● Your task: Beginning with the line below that contains "Assistir Filmes Online" and ending with the line that contains "號:北市衛藥販松字第620101C611號 藥商名稱:台灣屈臣氏", retype every line exactly. Pictures are not copied.

(Page images and extracted text)
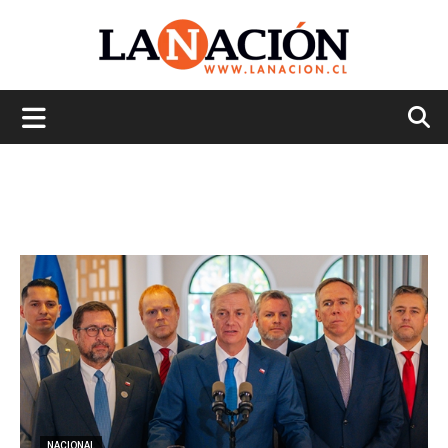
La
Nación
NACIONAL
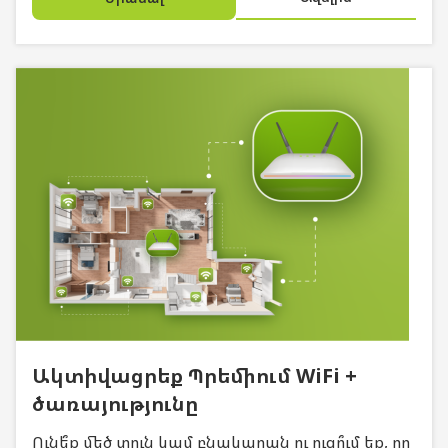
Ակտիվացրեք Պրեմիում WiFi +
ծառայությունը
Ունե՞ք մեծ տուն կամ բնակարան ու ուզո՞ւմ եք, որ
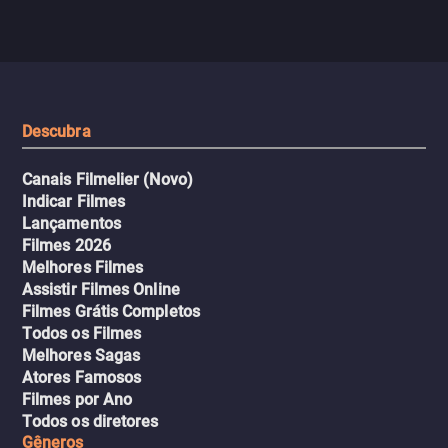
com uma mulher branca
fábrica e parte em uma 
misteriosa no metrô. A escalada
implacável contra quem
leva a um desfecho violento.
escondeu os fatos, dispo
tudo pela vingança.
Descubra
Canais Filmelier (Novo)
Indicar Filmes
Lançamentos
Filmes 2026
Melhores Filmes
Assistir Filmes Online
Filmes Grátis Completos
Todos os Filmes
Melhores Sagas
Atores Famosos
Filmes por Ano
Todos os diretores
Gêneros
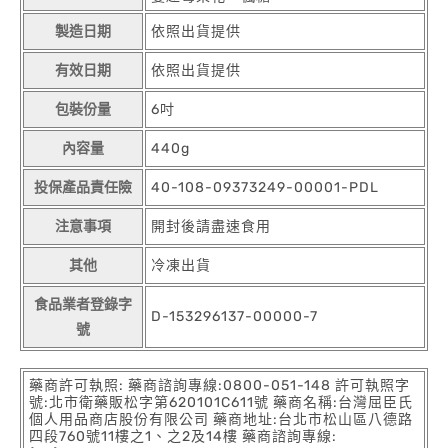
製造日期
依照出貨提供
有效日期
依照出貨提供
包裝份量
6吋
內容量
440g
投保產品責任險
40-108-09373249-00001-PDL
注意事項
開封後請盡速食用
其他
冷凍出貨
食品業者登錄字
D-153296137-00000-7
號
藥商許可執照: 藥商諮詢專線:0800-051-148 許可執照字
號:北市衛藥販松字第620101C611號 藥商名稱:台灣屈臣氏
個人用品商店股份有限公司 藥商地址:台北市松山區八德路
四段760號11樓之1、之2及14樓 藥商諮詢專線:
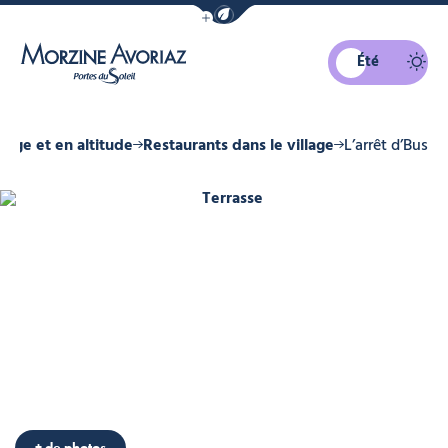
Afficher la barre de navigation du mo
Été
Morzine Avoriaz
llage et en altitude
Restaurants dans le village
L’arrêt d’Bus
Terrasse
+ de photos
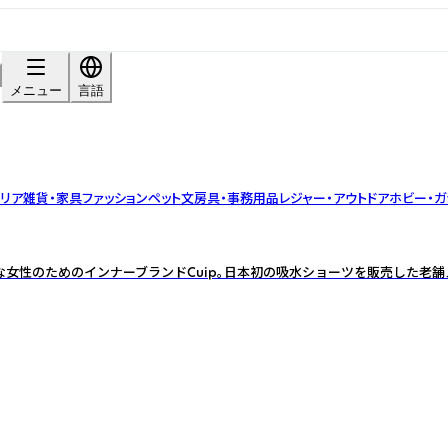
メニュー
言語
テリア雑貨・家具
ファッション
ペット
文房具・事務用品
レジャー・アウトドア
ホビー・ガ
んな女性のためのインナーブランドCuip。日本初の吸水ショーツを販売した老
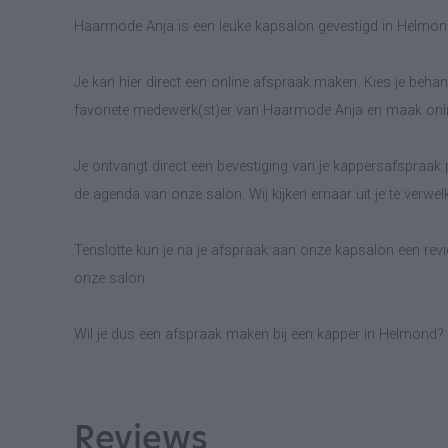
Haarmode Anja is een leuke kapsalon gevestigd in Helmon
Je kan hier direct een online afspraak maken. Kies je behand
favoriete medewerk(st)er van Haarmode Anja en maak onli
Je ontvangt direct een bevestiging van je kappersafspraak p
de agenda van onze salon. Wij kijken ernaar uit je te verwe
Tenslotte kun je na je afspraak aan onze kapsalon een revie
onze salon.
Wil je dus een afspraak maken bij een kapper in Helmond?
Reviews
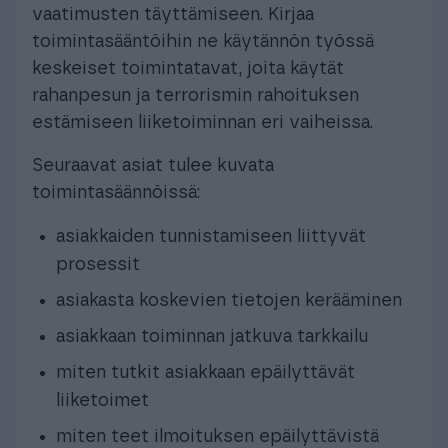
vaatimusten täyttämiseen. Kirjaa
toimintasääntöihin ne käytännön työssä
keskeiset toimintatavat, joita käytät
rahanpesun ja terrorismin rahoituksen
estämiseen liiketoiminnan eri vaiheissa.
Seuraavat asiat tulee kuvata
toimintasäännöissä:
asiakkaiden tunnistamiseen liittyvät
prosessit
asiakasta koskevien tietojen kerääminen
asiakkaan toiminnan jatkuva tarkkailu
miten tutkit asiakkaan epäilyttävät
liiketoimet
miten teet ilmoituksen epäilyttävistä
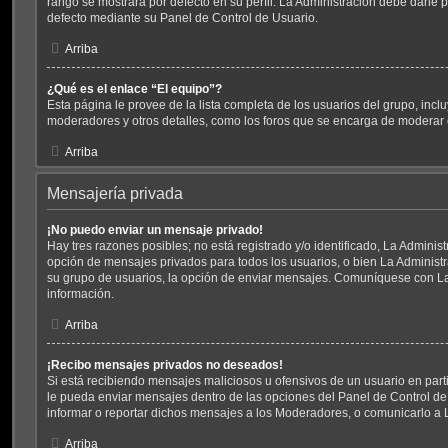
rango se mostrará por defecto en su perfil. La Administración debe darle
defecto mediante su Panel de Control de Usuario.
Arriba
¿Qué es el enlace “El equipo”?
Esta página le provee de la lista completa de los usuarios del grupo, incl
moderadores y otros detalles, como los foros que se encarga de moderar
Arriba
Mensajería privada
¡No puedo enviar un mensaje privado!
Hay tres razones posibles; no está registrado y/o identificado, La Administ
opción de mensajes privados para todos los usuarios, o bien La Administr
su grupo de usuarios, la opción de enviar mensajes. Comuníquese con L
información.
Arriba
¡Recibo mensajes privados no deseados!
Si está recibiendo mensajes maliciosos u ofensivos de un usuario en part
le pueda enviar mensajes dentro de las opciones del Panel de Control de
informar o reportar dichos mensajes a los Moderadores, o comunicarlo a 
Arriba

● Task response:
Assistir Filmes Online
Filmes Grátis Completos
Todos os Filmes
Melhores Sagas
Atores Famosos
Filmes por Ano
Todos os diretores
Gêneros
製造日期
依照出貨提供
有效日期
依照出貨提供
包裝份量
6吋
內容量
440g
投保產品責任險
40-108-09373249-00001-PDL
注意事項
開封後請盡速食用
其他
冷凍出貨
食品業者登錄字
D-153296137-00000-7
號
藥商許可執照: 藥商諮詢專線:0800-051-148 許可執照字
號:北市衛藥販松字第620101C611號 藥商名稱:台灣屈臣氏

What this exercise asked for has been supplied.